**WORK REQUEST**
This exercise calls for a copy of every line in the listing below that carries the word "Choose".
[THE DATA]
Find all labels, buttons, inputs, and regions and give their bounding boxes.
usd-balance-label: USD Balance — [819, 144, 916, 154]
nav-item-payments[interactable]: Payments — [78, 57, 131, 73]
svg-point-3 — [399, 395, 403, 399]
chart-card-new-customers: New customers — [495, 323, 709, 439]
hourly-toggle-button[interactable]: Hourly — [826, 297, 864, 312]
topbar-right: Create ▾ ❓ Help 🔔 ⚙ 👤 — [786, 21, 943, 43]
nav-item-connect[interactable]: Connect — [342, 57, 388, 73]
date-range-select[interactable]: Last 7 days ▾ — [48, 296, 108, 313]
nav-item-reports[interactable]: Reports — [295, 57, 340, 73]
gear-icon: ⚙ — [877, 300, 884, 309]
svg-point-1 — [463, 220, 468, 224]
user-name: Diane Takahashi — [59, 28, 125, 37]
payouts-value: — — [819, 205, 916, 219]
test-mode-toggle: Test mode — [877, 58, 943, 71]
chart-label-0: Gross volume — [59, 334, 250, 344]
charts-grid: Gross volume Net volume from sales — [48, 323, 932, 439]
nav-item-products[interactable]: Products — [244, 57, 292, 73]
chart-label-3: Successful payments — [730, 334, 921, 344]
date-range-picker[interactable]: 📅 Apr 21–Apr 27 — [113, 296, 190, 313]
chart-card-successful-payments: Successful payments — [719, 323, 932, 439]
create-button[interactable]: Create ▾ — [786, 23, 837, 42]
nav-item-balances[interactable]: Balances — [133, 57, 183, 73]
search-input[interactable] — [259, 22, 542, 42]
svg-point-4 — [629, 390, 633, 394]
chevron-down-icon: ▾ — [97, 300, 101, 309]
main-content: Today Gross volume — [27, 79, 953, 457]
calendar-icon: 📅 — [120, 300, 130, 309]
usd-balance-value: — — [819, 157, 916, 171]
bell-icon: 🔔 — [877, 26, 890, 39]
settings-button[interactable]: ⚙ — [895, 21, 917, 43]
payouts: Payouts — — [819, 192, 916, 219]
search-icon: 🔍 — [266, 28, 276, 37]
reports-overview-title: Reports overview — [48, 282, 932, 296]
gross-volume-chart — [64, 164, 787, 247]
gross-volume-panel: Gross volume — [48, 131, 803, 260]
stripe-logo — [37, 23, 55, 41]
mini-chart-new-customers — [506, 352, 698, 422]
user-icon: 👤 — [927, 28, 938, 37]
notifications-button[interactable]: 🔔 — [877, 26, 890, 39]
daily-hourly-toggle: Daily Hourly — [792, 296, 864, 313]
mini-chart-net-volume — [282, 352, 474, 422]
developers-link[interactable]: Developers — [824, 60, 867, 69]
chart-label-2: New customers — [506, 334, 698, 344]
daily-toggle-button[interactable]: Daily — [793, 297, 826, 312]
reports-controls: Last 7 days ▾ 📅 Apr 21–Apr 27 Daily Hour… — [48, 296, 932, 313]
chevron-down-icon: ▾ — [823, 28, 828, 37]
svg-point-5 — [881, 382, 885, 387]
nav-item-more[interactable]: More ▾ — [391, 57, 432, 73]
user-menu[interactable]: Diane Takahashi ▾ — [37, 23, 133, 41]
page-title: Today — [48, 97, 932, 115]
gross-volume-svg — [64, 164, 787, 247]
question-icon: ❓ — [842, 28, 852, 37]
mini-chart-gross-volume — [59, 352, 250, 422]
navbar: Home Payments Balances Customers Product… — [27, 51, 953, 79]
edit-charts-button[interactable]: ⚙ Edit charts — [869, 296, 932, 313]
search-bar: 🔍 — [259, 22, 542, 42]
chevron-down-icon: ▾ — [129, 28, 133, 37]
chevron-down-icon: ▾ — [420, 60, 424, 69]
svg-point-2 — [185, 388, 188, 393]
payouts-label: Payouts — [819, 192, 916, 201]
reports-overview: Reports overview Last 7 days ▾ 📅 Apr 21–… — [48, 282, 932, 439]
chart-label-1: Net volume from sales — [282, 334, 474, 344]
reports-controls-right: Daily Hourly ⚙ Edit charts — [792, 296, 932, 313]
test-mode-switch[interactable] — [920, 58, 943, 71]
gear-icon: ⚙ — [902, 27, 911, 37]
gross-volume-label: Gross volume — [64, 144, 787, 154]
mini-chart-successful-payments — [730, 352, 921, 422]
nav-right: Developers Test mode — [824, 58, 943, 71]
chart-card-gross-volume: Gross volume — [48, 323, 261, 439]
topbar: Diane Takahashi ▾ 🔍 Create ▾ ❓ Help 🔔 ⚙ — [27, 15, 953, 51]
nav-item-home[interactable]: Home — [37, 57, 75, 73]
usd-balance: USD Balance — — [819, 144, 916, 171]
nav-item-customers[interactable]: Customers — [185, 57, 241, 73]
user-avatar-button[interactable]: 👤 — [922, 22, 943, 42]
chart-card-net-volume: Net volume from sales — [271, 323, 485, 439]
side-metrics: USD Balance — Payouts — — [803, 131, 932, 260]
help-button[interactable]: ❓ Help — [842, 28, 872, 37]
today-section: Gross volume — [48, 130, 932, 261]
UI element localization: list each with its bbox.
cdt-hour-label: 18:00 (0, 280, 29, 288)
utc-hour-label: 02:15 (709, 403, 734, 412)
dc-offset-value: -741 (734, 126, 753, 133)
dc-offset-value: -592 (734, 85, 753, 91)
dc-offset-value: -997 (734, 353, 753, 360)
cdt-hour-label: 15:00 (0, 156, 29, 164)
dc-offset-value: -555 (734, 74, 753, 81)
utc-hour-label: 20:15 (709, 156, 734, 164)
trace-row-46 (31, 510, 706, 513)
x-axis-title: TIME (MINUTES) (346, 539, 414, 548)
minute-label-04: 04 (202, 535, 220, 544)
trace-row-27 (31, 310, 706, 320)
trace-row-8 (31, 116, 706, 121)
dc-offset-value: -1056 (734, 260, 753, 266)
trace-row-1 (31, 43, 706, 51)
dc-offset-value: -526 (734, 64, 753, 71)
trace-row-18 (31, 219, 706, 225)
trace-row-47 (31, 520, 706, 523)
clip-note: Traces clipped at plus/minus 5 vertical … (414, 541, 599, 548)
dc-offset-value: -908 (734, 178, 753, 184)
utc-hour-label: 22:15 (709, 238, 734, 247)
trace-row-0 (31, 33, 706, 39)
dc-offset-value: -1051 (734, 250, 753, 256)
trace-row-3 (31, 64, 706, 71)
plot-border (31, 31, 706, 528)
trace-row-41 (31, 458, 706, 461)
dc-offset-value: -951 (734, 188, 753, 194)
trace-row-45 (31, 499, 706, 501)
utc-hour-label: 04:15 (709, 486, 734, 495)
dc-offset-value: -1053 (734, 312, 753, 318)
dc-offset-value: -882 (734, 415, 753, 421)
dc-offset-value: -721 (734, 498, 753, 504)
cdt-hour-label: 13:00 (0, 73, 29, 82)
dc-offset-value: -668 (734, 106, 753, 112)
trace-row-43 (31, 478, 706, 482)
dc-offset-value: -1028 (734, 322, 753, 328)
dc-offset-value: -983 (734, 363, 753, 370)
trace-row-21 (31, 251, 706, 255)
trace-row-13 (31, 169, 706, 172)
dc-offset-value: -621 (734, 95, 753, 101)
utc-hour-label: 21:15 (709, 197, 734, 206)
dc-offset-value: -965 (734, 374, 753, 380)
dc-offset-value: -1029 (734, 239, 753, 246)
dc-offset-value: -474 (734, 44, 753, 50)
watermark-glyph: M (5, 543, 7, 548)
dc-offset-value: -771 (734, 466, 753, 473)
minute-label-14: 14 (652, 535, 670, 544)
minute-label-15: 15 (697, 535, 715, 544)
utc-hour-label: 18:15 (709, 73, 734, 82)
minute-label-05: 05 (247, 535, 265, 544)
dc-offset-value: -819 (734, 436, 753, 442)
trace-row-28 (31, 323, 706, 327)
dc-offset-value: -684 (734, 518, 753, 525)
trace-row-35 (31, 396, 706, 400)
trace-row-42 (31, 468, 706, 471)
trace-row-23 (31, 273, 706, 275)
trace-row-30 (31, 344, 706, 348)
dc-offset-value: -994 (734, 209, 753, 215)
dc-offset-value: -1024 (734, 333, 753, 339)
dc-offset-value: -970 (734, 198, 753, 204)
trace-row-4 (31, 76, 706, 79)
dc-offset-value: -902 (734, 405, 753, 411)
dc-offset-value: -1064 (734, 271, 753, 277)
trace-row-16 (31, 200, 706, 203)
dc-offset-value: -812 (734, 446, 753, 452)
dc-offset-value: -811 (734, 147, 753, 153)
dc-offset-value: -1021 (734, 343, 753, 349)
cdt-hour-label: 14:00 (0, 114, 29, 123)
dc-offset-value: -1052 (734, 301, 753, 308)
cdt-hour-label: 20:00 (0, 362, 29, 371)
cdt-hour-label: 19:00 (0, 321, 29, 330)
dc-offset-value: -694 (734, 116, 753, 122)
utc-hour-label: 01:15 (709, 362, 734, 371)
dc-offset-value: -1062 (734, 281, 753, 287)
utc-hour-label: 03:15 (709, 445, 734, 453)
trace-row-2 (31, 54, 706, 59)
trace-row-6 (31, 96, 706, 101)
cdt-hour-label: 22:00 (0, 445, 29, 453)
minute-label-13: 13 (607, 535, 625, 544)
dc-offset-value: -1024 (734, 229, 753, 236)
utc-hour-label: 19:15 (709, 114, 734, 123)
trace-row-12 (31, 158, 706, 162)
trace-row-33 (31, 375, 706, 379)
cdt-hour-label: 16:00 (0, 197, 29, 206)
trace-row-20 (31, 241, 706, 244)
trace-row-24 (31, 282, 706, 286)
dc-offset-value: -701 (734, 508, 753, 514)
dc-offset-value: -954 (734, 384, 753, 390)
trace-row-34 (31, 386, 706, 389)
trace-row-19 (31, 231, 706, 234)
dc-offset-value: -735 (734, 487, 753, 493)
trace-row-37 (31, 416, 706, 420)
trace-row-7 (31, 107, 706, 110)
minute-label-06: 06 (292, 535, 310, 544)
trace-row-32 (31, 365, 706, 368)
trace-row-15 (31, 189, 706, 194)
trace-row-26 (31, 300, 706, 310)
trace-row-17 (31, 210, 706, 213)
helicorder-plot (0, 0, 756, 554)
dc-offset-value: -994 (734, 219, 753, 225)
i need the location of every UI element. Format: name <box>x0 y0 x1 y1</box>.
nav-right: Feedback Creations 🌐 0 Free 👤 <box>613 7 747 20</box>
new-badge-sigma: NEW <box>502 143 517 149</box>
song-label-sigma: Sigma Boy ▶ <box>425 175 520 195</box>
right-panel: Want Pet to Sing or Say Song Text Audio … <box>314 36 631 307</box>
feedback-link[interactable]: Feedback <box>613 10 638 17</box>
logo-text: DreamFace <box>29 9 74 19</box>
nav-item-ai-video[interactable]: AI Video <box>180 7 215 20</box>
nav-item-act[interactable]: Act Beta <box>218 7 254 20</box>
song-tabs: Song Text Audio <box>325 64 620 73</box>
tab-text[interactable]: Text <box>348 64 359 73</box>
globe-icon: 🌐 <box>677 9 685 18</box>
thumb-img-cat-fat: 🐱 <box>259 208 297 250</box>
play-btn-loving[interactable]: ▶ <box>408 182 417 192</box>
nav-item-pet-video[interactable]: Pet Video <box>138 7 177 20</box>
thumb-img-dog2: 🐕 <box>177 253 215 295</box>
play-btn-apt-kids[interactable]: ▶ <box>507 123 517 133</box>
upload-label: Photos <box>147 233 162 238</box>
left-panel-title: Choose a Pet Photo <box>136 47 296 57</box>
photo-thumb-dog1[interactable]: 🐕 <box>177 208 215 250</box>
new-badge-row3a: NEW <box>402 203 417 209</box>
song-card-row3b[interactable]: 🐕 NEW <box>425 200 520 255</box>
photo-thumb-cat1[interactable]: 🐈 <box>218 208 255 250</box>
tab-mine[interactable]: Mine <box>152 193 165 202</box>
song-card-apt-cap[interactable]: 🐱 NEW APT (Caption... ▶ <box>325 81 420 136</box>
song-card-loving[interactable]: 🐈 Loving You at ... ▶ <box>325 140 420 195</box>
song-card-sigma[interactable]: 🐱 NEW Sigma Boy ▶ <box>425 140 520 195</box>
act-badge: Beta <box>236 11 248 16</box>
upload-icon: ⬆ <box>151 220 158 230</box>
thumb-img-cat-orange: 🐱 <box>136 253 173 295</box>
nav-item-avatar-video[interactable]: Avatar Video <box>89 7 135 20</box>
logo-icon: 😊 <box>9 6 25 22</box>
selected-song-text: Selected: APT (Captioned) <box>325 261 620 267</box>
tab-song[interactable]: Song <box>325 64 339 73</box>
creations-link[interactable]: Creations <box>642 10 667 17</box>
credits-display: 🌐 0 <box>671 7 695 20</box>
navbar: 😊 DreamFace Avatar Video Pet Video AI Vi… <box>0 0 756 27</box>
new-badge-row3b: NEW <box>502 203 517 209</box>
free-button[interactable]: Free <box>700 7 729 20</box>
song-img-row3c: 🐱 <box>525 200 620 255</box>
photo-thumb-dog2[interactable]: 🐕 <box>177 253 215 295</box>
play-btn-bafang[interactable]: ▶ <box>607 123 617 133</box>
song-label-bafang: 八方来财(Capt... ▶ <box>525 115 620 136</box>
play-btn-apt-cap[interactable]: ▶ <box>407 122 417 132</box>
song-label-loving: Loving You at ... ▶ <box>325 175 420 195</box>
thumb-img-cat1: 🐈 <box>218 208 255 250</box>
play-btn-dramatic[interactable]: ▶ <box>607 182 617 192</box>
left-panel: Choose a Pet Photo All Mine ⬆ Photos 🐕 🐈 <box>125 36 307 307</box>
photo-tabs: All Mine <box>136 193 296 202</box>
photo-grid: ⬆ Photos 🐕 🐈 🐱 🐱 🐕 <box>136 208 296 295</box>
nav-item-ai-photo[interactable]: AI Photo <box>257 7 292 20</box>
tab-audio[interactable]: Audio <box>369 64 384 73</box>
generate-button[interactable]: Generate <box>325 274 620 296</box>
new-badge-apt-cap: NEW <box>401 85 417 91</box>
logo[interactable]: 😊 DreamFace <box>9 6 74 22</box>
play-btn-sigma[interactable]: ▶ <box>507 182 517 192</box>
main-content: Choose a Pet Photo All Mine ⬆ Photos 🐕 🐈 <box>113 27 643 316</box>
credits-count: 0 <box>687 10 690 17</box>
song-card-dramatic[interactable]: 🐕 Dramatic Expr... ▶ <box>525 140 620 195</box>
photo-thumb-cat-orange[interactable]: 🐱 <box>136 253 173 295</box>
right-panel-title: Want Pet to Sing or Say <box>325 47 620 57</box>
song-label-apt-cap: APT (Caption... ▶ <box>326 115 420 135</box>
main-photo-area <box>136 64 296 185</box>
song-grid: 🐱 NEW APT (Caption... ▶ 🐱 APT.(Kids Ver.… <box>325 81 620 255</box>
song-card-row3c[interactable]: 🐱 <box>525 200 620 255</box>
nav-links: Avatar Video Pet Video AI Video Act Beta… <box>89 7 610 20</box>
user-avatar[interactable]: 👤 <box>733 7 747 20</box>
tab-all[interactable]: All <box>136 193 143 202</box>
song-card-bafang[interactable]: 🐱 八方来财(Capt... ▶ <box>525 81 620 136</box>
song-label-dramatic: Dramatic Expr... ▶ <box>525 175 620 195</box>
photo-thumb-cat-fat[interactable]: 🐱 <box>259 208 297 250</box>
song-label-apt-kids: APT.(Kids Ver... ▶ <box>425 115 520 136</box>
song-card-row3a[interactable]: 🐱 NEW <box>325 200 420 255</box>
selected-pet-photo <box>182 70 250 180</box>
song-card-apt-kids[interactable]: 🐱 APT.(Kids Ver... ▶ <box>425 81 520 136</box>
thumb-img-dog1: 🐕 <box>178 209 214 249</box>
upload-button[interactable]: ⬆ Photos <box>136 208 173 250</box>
[/THE DATA]
**RESPONSE TO THE EXERCISE**
left-panel-title: Choose a Pet Photo <box>136 47 296 57</box>
left-panel: Choose a Pet Photo All Mine ⬆ Photos 🐕 🐈 <box>125 36 307 307</box>
main-content: Choose a Pet Photo All Mine ⬆ Photos 🐕 🐈 <box>113 27 643 316</box>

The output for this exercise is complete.